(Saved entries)
+ + + +
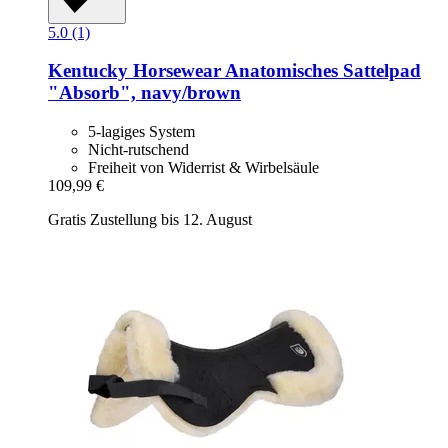
5.0 (1)
Kentucky Horsewear
Anatomisches Sattelpad
"Absorb", navy/brown
5-lagiges System
Nicht-rutschend
Freiheit von Widerrist & Wirbelsäule
109,99 €
Gratis Zustellung bis 12. August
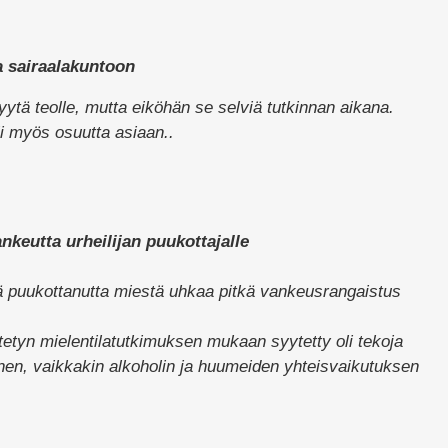
a sairaalakuntoon
yytä teolle, mutta eiköhän se selviä tutkinnan aikana.
li myös osuutta asiaan..
ankeutta urheilijan puukottajalle
ä puukottanutta miestä uhkaa pitkä vankeusrangaistus
tetyn mielentilatutkimuksen mukaan syytetty oli tekoja
en, vaikkakin alkoholin ja huumeiden yhteisvaikutuksen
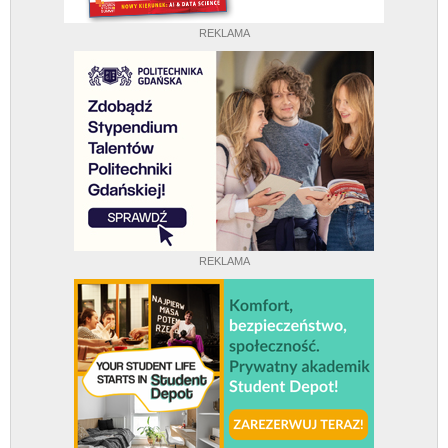
REKLAMA
REKLAMA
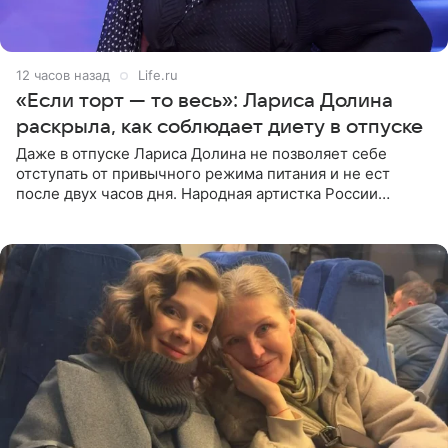
12 часов назад
Life.ru
«Если торт — то весь»: Лариса Долина
раскрыла, как соблюдает диету в отпуске
Даже в отпуске Лариса Долина не позволяет себе
отступать от привычного режима питания и не ест
после двух часов дня. Народная артистка России
призналась, что особенно строго следит за рационом на
отдыхе, когда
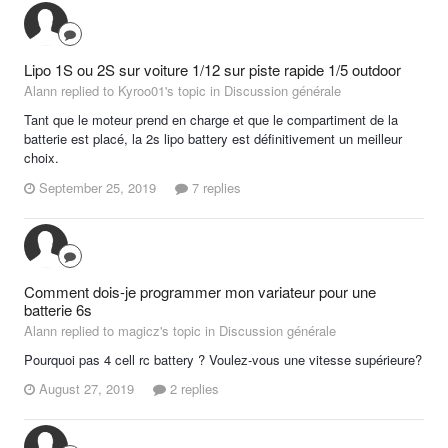
Lipo 1S ou 2S sur voiture 1/12 sur piste rapide 1/5 outdoor
Alann replied to Kyroo01's topic in
Discussion générale
Tant que le moteur prend en charge et que le compartiment de la
batterie est placé, la 2s lipo battery est définitivement un meilleur
choix.
September 25, 2019
7 replies
Comment dois-je programmer mon variateur pour une
batterie 6s
Alann replied to magicz's topic in
Discussion générale
Pourquoi pas 4 cell rc battery ? Voulez-vous une vitesse supérieure?
August 27, 2019
2 replies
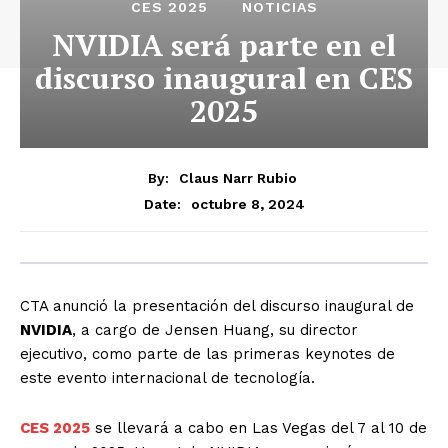
CES 2025
NOTICIAS
NVIDIA será parte en el
discurso inaugural en CES
2025
By:
Claus Narr Rubio
octubre 8, 2024
Date:
CTA anunció la presentación del discurso inaugural de
NVIDIA
, a cargo de Jensen Huang, su director
ejecutivo, como parte de las primeras keynotes de
este evento internacional de tecnología.
CES 2025
se llevará a cabo en Las Vegas del 7 al 10 de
+ + + +
What is required
Now copy each line of the entries that mentions "Долина".

Your response
«Если торт — то весь»: Лариса Долина
Даже в отпуске Лариса Долина не позволяет себе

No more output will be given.